Preview of the upcoming teaching garden
By Nicholas Papini | Observer Contributor
A new teaching garden, opening soon on the Gardner campus, will help students broaden their experience and make them more desirable to prospective employers. Thomas Montagno, Professor of Biology and Chair of the Natural Resources Program, described the proposal.
Students in horticulture and greenhouse management programs will interact with and learn to manage a greater variety of plants. Currently, the only plants that these students interact with are planted in pots. The teaching garden will give them the opportunity to learn to prune plants and how plants interact with their environments.
According to Montagno, plans for planting the beds include herb gardens, woody seedlings, perennials, annuals, pollinators, annual flowers, and hardy bulbs. The annual plants planned will include petunias, zinnias, marigolds, and snapdragons. Planned perennials include Rudbeckia (also known as black-eyed Susans), hollyhocks, delphinium, day lilies, and poppies. The herb garden will include lavender, oregano, basil, parsley, mint and more. Some of the trees currently planned will include apple trees, pear trees, and grape vines.
The teaching garden will be on the south side of the greenhouse, facing Green Street.

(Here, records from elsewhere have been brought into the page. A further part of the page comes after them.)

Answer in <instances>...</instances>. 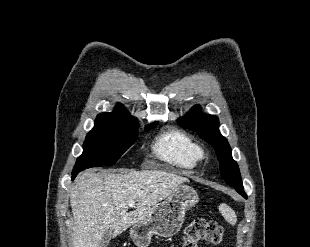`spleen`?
Instances as JSON below:
<instances>
[{"mask_svg": "<svg viewBox=\"0 0 310 247\" xmlns=\"http://www.w3.org/2000/svg\"><path fill=\"white\" fill-rule=\"evenodd\" d=\"M219 210L223 215L224 219L231 225H235L237 222V217L235 212L226 204H221L219 206Z\"/></svg>", "mask_w": 310, "mask_h": 247, "instance_id": "obj_1", "label": "spleen"}]
</instances>
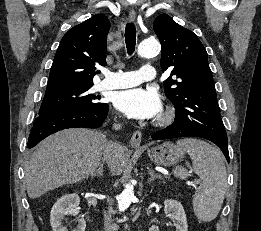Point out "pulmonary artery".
Instances as JSON below:
<instances>
[{
	"label": "pulmonary artery",
	"instance_id": "obj_1",
	"mask_svg": "<svg viewBox=\"0 0 261 231\" xmlns=\"http://www.w3.org/2000/svg\"><path fill=\"white\" fill-rule=\"evenodd\" d=\"M156 71L154 67L145 65L137 71L111 72L101 82L104 89H123L137 86L142 82L154 80Z\"/></svg>",
	"mask_w": 261,
	"mask_h": 231
}]
</instances>
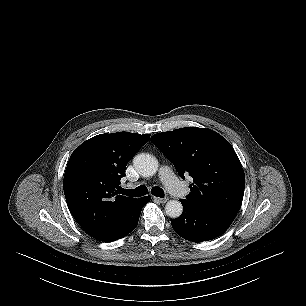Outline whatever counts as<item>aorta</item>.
Here are the masks:
<instances>
[{"mask_svg": "<svg viewBox=\"0 0 306 306\" xmlns=\"http://www.w3.org/2000/svg\"><path fill=\"white\" fill-rule=\"evenodd\" d=\"M133 165L136 171L144 176H153L158 170V161L150 154L141 153L134 157ZM183 211L181 202L170 200L165 205V212L171 218H178Z\"/></svg>", "mask_w": 306, "mask_h": 306, "instance_id": "762f6f07", "label": "aorta"}]
</instances>
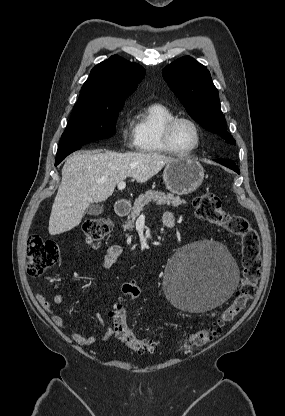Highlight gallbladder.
I'll use <instances>...</instances> for the list:
<instances>
[{
  "label": "gallbladder",
  "instance_id": "gallbladder-1",
  "mask_svg": "<svg viewBox=\"0 0 285 416\" xmlns=\"http://www.w3.org/2000/svg\"><path fill=\"white\" fill-rule=\"evenodd\" d=\"M86 212L87 214H90V216H99V214H102L103 212V206H100V204H91Z\"/></svg>",
  "mask_w": 285,
  "mask_h": 416
}]
</instances>
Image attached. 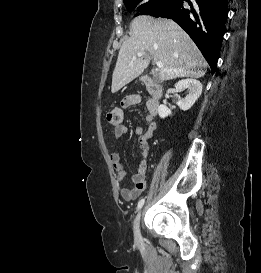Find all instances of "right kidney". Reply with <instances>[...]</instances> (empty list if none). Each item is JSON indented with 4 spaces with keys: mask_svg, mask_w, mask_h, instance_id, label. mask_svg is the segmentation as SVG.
Returning a JSON list of instances; mask_svg holds the SVG:
<instances>
[{
    "mask_svg": "<svg viewBox=\"0 0 261 273\" xmlns=\"http://www.w3.org/2000/svg\"><path fill=\"white\" fill-rule=\"evenodd\" d=\"M188 89V95L183 99H178L177 105L183 111L189 110L202 93V84L196 79H183L178 81L173 91L175 93ZM158 114L160 118H165L171 114V110L164 104L158 107Z\"/></svg>",
    "mask_w": 261,
    "mask_h": 273,
    "instance_id": "ca27d5eb",
    "label": "right kidney"
}]
</instances>
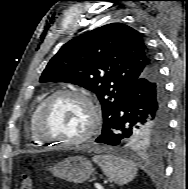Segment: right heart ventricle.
Masks as SVG:
<instances>
[{"instance_id": "1", "label": "right heart ventricle", "mask_w": 188, "mask_h": 189, "mask_svg": "<svg viewBox=\"0 0 188 189\" xmlns=\"http://www.w3.org/2000/svg\"><path fill=\"white\" fill-rule=\"evenodd\" d=\"M43 101L39 102L35 107L34 109L32 110L31 112V115H30V118H29V124H28V127H29V134H30V138L32 140V142L38 144V145H42L43 143H41L40 141L37 140L35 134H34V121H35V118H36V115H37V112L41 106Z\"/></svg>"}]
</instances>
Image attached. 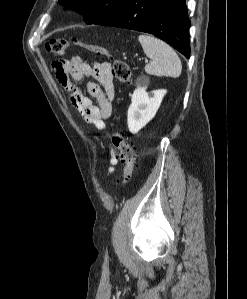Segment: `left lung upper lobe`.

The garden will measure 34 by 89 feet and contain 12 raised beds that will measure 4 by 8 feet each.
The attached greenhouse will also have a state-of-the-art fence, which will have woody plants affixed to it using a horticultural method known as espalier. This means that the plants will be grown flat up against the fence and then formed into patterns along the fence as they grow.
When asked about the relatively unknown nature of this new expansion, Montagno said, “There’s always changes happening in all the programs a lot of the time.” He remarked that it is difficult to know what a given department is working on when you are not a member of it. The materials have been gathered and he and his co-leader Professor Pomeroy are waiting for a convenient day to begin building.